> **Data**
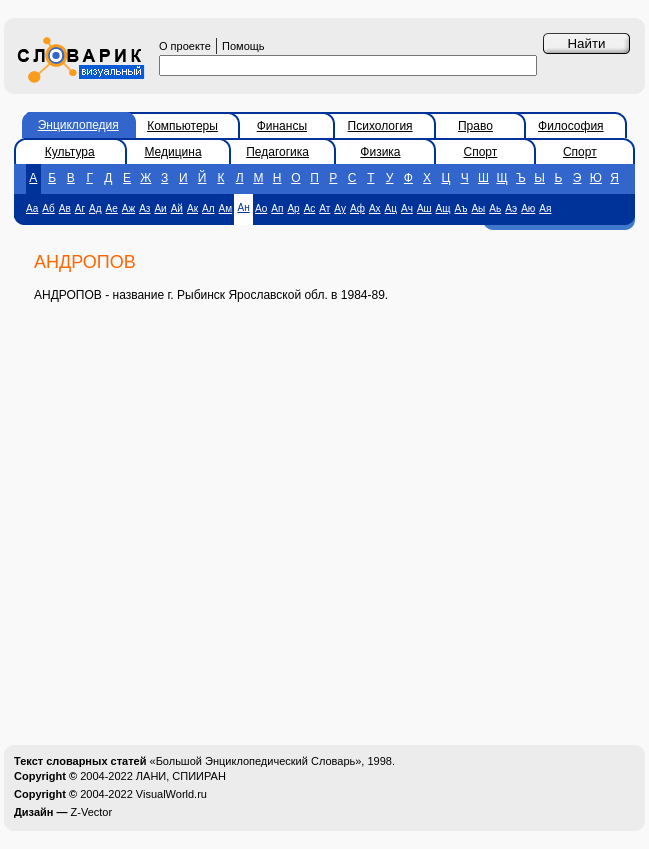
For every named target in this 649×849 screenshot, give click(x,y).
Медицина (172, 152)
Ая (545, 208)
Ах (375, 208)
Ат (324, 208)
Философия (571, 126)
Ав (65, 208)
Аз (144, 208)
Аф (357, 208)
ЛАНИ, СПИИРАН (181, 776)
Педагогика (277, 152)
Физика (380, 152)
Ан (243, 207)
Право (475, 126)
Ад (95, 208)
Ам (226, 208)
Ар (293, 208)
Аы (478, 208)
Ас (310, 208)
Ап (277, 208)
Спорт (481, 152)
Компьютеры (182, 126)
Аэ (511, 208)
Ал (208, 208)
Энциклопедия (78, 125)
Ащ (443, 208)
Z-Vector (92, 812)
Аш (424, 208)
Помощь (243, 46)
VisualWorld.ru (171, 794)
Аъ (461, 208)
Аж (128, 208)
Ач (407, 208)
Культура (70, 152)
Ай (177, 208)
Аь (495, 208)
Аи (160, 208)
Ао (261, 208)
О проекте (185, 46)
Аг (80, 208)
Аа (32, 208)
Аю (528, 208)
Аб (48, 208)
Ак (192, 208)
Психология (380, 126)
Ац (391, 208)
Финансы (282, 126)
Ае (112, 208)
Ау (340, 208)
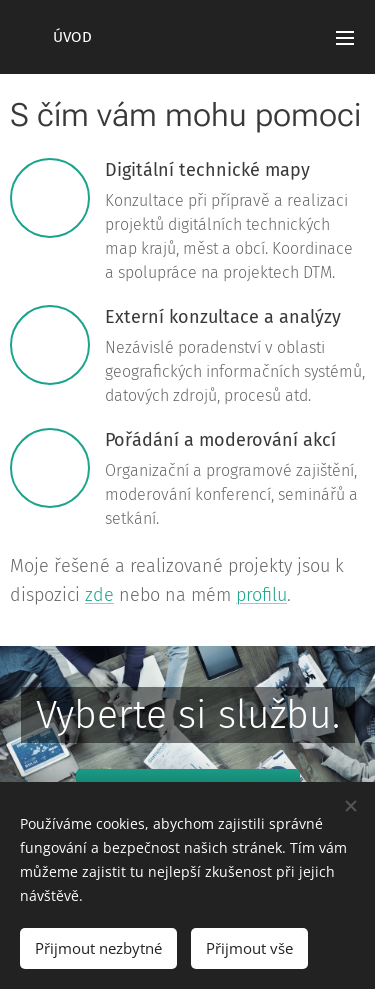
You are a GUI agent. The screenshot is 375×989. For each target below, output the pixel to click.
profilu (261, 595)
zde (99, 595)
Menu (345, 38)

> **What you will do**
If a line of the listing contains the string "click", count it; then report the total alone.

> **Output**
2